Hubble image of the expanding shockwaves from the remnant.
Kepler's Supernova was observed in the constellation Ophiuchus on October 9th 1604, when it was already brighter than other stars (didn't anyone look up in those days?) and approaching Jupiter's brightness.
Here is a ROSAT X-ray image of the remnant:
I'm of the opinion that the guy who wrote that book knows less about astrophysics than I do about the geography of Pluto.
The object in question is called 2001 KX76. It seems to be about 900 miles in diameter (this determined from estimates of distance, brightness and albedo [reflectivity]). This would make it larger than Pluto's moon Charon but smaller than Pluto itself.

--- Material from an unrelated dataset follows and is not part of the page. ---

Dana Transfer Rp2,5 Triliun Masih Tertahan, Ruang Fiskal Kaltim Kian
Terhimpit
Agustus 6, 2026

A brown dwarf has to have, let's say, 20 times JUPITER'S mass. You can't compress that kind of real estate into a 900-mile-diameter sphere without some special conditions. Those conditions don't exist unless nuclear fusion is present - most definitely NOT found in a brown dwarf.
So the amount of mass in 2001 KX76 is limited. That we can observe from its orbit and perturbations. You see, the author of that book you mentioned forgot about the inverse square law. The gravitational pull of an object decreases as a square of the increasing distance. Thus if an object is twice as far away, its gravitational influence is four times weaker, three times farther is nine times weaker, etc. This is why the moon raises higher ocean tides than the sun. Moon is so much smaller but so much closer. Now, if all the moon does at its nearby location is raise tides, how is a 900-mile-wide chunk of rock whizzing by at a much greater distance going to do worse?
But then I'm just an amateur. For knowledgable details the FReeper to ask is Physicist. I'm willing to bet he's written a paper on this or knows someone who has.